##### Data provided

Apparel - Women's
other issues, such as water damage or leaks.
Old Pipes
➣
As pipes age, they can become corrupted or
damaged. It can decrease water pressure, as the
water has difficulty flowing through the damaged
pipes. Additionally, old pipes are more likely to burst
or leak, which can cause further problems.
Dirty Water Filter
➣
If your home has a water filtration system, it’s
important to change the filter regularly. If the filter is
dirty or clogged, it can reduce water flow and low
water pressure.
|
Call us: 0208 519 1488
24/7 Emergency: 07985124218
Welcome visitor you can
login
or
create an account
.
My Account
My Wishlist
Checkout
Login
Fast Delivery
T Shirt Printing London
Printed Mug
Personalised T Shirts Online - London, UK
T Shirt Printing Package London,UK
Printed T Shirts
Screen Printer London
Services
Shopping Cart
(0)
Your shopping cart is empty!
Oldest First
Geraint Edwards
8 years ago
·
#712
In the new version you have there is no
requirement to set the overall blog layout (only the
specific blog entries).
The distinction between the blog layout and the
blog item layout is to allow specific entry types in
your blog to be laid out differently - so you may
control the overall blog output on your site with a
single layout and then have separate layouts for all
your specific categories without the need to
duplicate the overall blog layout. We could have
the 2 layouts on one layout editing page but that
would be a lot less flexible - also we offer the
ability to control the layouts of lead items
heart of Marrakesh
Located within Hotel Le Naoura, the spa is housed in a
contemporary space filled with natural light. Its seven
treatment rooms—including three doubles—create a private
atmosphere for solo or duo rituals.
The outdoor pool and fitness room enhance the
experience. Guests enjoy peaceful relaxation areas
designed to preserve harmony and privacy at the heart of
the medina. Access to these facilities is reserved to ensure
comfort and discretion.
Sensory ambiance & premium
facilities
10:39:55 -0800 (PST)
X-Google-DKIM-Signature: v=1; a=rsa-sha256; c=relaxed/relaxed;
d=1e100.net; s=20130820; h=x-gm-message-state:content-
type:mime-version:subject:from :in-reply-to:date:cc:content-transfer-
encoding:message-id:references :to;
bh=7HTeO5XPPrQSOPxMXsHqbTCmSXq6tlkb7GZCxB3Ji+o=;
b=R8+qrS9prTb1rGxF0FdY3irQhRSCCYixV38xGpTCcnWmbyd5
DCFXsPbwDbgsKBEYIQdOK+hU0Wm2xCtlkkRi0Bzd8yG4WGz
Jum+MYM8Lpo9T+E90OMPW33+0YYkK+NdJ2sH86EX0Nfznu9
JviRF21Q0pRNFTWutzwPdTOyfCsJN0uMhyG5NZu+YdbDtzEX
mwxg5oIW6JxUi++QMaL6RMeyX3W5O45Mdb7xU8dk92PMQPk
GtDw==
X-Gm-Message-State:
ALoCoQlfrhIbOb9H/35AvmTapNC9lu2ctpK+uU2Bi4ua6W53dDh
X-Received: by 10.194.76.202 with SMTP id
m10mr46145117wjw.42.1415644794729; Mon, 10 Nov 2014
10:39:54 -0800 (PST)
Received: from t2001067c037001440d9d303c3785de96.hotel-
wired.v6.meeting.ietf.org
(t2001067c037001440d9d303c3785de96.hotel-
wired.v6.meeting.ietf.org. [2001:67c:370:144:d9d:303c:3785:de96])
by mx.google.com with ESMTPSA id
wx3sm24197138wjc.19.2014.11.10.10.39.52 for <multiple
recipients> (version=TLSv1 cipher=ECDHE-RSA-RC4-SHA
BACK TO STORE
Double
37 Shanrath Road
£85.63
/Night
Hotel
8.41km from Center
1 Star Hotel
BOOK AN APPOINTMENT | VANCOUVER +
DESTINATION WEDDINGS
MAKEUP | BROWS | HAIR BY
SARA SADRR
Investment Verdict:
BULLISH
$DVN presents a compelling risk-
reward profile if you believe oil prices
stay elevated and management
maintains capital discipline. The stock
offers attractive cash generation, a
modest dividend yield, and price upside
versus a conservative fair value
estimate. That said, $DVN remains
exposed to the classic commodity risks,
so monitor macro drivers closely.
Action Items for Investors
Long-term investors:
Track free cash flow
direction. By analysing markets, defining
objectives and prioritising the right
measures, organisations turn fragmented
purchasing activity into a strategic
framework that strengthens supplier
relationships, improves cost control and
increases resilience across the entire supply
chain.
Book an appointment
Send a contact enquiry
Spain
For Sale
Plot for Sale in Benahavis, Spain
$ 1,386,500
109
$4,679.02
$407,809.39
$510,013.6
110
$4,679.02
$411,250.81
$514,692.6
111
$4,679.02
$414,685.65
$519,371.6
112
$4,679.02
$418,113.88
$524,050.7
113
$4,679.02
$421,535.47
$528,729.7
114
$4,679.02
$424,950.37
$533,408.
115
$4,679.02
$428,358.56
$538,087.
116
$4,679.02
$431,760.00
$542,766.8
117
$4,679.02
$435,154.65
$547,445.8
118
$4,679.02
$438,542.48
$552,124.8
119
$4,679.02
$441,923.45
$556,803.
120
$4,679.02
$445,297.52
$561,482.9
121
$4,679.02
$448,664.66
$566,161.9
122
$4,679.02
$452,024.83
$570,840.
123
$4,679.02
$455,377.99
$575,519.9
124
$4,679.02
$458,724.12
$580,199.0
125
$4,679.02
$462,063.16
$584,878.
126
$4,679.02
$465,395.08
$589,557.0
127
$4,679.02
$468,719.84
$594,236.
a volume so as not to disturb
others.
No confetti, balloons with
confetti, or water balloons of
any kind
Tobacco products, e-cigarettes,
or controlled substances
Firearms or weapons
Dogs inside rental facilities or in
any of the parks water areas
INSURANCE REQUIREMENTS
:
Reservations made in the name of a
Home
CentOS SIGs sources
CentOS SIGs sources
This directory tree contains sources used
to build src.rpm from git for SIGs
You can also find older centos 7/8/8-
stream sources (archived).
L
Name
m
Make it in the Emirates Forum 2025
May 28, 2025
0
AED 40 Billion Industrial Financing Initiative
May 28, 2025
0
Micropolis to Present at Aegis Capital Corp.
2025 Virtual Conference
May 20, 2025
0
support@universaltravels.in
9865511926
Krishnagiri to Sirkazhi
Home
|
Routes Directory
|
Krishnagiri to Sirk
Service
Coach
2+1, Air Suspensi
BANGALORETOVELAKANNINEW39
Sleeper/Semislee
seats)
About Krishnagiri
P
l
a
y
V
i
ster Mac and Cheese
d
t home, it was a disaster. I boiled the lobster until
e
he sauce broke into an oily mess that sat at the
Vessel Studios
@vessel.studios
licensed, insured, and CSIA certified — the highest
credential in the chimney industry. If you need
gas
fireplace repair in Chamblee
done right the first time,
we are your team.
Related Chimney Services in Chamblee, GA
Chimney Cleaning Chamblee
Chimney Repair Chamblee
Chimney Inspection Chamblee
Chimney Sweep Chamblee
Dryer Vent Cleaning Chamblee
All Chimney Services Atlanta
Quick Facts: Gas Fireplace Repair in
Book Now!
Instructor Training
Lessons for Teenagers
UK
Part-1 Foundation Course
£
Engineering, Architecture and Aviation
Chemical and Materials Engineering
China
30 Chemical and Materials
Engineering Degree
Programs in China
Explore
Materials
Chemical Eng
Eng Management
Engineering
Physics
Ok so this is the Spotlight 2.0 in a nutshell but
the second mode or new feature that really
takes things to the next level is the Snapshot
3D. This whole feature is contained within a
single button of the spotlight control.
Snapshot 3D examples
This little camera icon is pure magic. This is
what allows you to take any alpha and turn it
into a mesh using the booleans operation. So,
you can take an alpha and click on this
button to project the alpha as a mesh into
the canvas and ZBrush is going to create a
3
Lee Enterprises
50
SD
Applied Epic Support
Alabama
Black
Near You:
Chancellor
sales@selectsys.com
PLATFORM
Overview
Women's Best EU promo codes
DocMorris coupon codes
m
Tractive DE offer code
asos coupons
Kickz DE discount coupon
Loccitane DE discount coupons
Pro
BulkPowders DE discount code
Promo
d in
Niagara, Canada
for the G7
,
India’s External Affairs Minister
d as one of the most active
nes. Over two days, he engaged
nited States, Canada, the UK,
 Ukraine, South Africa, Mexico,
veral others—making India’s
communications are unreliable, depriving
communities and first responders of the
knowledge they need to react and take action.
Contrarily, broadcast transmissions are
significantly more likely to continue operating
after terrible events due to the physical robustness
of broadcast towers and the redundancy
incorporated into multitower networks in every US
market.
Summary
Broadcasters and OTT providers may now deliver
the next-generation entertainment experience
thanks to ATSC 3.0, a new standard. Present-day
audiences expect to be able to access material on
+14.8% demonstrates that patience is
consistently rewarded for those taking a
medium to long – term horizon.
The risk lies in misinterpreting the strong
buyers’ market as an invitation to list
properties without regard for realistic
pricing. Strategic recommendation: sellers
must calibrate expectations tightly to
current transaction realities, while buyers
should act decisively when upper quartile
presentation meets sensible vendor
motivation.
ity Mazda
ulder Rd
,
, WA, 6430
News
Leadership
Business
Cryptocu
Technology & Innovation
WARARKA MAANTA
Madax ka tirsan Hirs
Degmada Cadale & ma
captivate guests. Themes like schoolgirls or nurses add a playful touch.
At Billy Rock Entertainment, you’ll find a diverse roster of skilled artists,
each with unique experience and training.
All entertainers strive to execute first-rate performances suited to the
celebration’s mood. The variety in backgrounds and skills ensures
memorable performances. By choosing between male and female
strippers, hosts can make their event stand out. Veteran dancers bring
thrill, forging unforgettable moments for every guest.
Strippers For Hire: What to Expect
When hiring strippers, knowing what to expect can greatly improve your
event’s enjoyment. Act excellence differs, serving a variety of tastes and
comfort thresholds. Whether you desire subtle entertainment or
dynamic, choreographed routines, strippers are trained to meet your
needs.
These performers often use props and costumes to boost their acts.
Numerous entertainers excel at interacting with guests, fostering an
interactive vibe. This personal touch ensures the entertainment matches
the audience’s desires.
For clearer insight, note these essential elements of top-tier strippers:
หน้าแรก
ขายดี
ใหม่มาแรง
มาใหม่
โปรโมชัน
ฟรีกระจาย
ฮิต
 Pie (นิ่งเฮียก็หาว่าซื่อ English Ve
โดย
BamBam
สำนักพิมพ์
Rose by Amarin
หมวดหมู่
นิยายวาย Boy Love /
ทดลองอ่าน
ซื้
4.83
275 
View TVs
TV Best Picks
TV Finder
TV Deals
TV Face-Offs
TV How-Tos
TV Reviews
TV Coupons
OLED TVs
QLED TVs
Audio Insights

##########

→ Work order:
Set down only the lines above that fall between the line holding "This directory tree contains sources used" and the line holding "Women's Best EU promo codes", inclusive, keeping each exact.

→ Response to the task:
This directory tree contains sources used
to build src.rpm from git for SIGs
You can also find older centos 7/8/8-
stream sources (archived).
L
Name
m
Make it in the Emirates Forum 2025
May 28, 2025
0
AED 40 Billion Industrial Financing Initiative
May 28, 2025
0
Micropolis to Present at Aegis Capital Corp.
2025 Virtual Conference
May 20, 2025
0
support@universaltravels.in
9865511926
Krishnagiri to Sirkazhi
Home
|
Routes Directory
|
Krishnagiri to Sirk
Service
Coach
2+1, Air Suspensi
BANGALORETOVELAKANNINEW39
Sleeper/Semislee
seats)
About Krishnagiri
P
l
a
y
V
i
ster Mac and Cheese
d
t home, it was a disaster. I boiled the lobster until
e
he sauce broke into an oily mess that sat at the
Vessel Studios
@vessel.studios
licensed, insured, and CSIA certified — the highest
credential in the chimney industry. If you need
gas
fireplace repair in Chamblee
done right the first time,
we are your team.
Related Chimney Services in Chamblee, GA
Chimney Cleaning Chamblee
Chimney Repair Chamblee
Chimney Inspection Chamblee
Chimney Sweep Chamblee
Dryer Vent Cleaning Chamblee
All Chimney Services Atlanta
Quick Facts: Gas Fireplace Repair in
Book Now!
Instructor Training
Lessons for Teenagers
UK
Part-1 Foundation Course
£
Engineering, Architecture and Aviation
Chemical and Materials Engineering
China
30 Chemical and Materials
Engineering Degree
Programs in China
Explore
Materials
Chemical Eng
Eng Management
Engineering
Physics
Ok so this is the Spotlight 2.0 in a nutshell but
the second mode or new feature that really
takes things to the next level is the Snapshot
3D. This whole feature is contained within a
single button of the spotlight control.
Snapshot 3D examples
This little camera icon is pure magic. This is
what allows you to take any alpha and turn it
into a mesh using the booleans operation. So,
you can take an alpha and click on this
button to project the alpha as a mesh into
the canvas and ZBrush is going to create a
3
Lee Enterprises
50
SD
Applied Epic Support
Alabama
Black
Near You:
Chancellor
sales@selectsys.com
PLATFORM
Overview
Women's Best EU promo codes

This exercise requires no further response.